Per continuare e per compensare questa improvvisa perdita di energia, EDF dovrà rivolgersi a centrali termiche. Queste ultime pesano molto nella produzione di carbonio rispetto alle loro omologhe nucleari. Dove l’elettricità nucleare emette solo 6 g di CO2 per KWH, quella prodotta dal gas emette fra 500 e 1000 g di CO2 prodotta dall’energia dal carbone.

Anche se è necessario credere nelle fonti energetiche rinnovabili come l’eolico, il solare o l’idroelettrico, occorre assumere un atteggiamento realistico: il miraggio di questa transizione non tiene conto di molteplici elementi.

Per citarne solo uno, l’offshoring dell’inquinamento. Infatti per poter avere elettricità verde, occorre importare pannelli solari o turbine eoliche. Merci prodotte per la stragrande maggioranza nella Repubblica popolare cinese in modo molto inquinante e che richiedono materie prime estratte in modo identico e in condizioni umane più che deplorevoli.

Sarebbe quindi più realistico e soprattutto più ecologico parlare di complementarità energetica, dove le fonti di energia rinnovabile producono simultaneamente centrali nucleari, riducendo la quota di elettricità a base di carbonio.

Partendo dalla constatazione di natura storica che il nucleare sia civile che militare ha consentito alla Francia autorevolezza e credibilità sia nel contesto della autonomia energetica che in quello della politica internazionale, il caso francese dimostra in modo esemplare come i fondamentalismi in campo ecologico conducano i governi a scelte che finiscono per danneggiarne l’autonomia energetica e soprattutto la competizione globale.
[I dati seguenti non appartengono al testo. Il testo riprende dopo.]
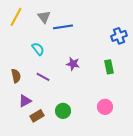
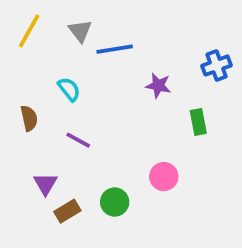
purple star: (73, 64) -> (158, 86), moved
brown semicircle: (16, 76) -> (29, 118), moved
purple triangle: (25, 101) -> (45, 184), turned -32
pink circle: (105, 107) -> (164, 177), moved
A tale riguardo è di estremo interesse l’intervista rilasciata dall’ex direttore dell’impianto nucleare Joël Bultel che smentisce numerosi luoghi comuni. Secondo l’ex direttore seguire il modello tedesco costituirebbe un grave danno per la Francia.

In primo luogo gli impianti tedeschi producono quasi 10 volte più CO2 rispetto al sistema francese nel quale i consumatori pagano circa il 75% in più per la loro elettricità rispetto ai loro omologhi francesi. Si tratta di un modello energetico dai costi altissimi: parliamo di oltre 500 miliardi di euro.
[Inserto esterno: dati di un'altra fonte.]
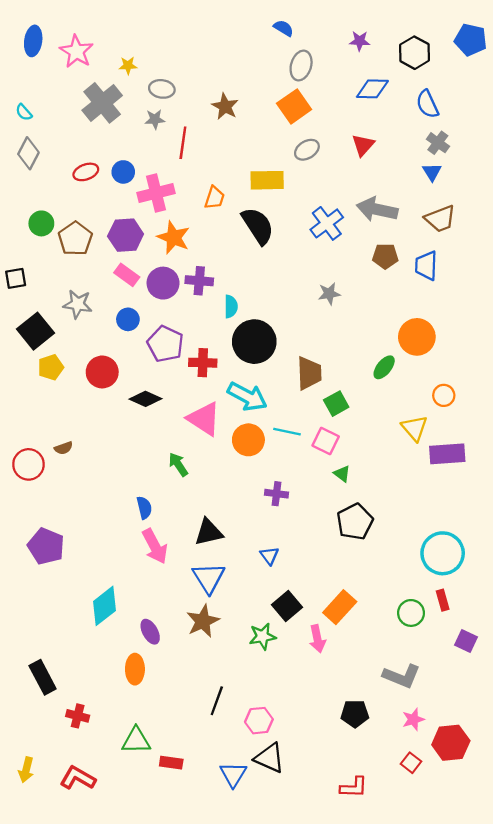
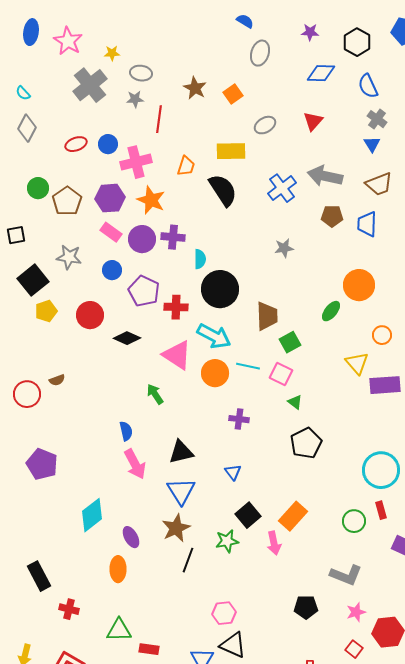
orange square: (294, 106) -> (233, 94), moved, size x0.7
black line: (217, 701) -> (188, 560), moved

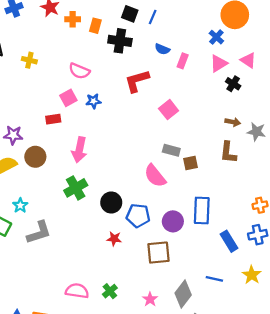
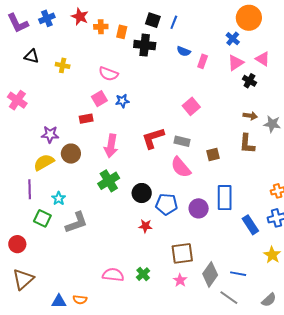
red L-shape: (137, 81) -> (153, 138), moved
gray rectangle: (171, 150) -> (182, 141), moved
brown square: (158, 253) -> (182, 253), moved
blue line: (214, 279) -> (238, 274), moved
Sostituire una tecnologia che produce quanto effettivamente serve con un’altra tecnologia che produce in modo intermittente a seconda delle condizioni meteorologiche significa degradare l’autonomia energetica.

In secondo luogo la chiusura di questo impianto è stata in realtà dettata da motivi squisitamente politici e questa chiusura sarà pagata molto cara da i consumatori: quasi mezzo miliardo di euro a breve termine e diversi miliardi cumulativi (tra 4 e 7 per un prezzo medio di mercato dell’elettricità compreso tra 40 e 50 € / MWh) per i prossimi 20 anni per compensare il danno.

In terzo luogo — sottolinea il direttore — questo impianto era in realtà funzionante e avrebbe potuto continuare a produrre elettricità a basso costo per altri vent’anni. Infatti la Corte dei Conti francese ha sottolineato il grave danno economico che una tale chiusura determinerà.

In quarto luogo questa vicenda dimostra per l’ennesima volta il ruolo sempre più importante e rilevante delle associazioni e delle ONG ambientaliste nel condizionare le scelte di politica energetica dei governi e dall’altro lato dimostra la debolezza della classe politica che per ragioni di consenso politico — non certo per convinzione — asseconda queste scelte.